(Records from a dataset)
------------------------------------

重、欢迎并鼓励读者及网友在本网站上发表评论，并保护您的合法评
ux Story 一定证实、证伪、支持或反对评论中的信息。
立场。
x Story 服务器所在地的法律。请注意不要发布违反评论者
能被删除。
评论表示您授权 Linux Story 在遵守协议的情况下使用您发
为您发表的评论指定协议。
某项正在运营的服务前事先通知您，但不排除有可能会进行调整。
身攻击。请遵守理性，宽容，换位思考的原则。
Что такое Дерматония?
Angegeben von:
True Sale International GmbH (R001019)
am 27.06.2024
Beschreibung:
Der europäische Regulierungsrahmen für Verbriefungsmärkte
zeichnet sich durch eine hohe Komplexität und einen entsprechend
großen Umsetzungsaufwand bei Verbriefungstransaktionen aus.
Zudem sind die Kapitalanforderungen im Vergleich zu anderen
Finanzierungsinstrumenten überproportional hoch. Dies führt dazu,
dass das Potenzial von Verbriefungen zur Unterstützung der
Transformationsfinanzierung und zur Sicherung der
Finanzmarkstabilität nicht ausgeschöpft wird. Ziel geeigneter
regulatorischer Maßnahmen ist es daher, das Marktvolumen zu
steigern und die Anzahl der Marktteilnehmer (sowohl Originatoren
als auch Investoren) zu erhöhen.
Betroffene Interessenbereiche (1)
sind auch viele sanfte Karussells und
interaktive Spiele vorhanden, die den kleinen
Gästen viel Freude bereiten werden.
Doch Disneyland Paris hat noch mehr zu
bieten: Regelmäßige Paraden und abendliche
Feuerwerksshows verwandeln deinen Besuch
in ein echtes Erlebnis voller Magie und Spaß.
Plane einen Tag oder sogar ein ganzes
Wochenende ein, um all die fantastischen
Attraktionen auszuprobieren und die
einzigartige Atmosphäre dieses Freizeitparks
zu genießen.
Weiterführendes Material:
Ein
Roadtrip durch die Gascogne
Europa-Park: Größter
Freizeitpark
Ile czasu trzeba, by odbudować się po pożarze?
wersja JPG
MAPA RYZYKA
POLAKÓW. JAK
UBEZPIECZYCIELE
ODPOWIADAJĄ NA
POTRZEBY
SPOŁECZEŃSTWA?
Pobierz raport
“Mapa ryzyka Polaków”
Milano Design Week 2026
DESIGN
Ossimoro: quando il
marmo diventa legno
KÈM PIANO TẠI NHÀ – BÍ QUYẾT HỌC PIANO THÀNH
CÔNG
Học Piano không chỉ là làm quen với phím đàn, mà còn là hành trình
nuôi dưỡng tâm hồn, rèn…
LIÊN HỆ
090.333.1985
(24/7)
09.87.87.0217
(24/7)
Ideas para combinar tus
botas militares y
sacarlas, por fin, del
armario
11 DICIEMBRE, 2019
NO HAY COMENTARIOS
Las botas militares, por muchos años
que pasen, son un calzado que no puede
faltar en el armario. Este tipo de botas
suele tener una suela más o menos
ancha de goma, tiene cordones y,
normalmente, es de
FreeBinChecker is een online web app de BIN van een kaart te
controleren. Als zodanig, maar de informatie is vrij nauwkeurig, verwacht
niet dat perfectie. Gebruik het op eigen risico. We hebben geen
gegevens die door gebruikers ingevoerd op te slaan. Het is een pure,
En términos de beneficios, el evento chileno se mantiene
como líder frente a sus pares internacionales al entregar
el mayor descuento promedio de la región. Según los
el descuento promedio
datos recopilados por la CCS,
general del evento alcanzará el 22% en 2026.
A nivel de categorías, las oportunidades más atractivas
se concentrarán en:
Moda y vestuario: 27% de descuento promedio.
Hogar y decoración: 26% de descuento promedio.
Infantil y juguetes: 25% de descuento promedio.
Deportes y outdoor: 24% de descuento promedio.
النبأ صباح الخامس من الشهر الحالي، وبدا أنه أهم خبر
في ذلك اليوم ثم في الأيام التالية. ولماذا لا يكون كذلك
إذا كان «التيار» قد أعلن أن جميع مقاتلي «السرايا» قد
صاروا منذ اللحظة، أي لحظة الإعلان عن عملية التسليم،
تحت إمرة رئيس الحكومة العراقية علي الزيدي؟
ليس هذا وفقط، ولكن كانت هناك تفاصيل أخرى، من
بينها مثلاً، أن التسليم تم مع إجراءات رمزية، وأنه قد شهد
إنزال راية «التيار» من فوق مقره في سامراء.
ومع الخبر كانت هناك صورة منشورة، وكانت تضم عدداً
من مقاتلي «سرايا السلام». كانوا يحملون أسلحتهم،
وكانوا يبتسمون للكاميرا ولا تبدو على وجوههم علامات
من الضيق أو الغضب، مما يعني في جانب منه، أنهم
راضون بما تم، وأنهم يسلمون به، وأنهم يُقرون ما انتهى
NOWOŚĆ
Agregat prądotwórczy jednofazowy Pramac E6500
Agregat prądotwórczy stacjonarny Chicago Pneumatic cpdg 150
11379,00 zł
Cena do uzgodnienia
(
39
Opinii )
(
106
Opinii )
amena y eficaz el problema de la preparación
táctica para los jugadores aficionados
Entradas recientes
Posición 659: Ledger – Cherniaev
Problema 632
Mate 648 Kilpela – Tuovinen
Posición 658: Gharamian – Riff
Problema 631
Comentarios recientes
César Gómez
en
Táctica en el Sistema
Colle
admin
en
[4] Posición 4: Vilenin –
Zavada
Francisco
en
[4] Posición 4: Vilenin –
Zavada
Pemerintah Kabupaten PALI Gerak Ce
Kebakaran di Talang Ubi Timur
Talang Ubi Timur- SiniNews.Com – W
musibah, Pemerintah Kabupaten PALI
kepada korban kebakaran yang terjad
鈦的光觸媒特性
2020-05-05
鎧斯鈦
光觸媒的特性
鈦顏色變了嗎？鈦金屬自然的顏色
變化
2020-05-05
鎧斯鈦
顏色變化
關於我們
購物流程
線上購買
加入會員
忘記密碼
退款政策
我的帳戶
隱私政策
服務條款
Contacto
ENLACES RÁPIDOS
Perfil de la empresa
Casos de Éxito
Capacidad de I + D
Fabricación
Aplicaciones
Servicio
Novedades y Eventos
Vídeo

------------------------------------

Your instructions
Gather up the lines containing the word "armario" from these records and copy them.

Final answer
armario
faltar en el armario. Este tipo de botas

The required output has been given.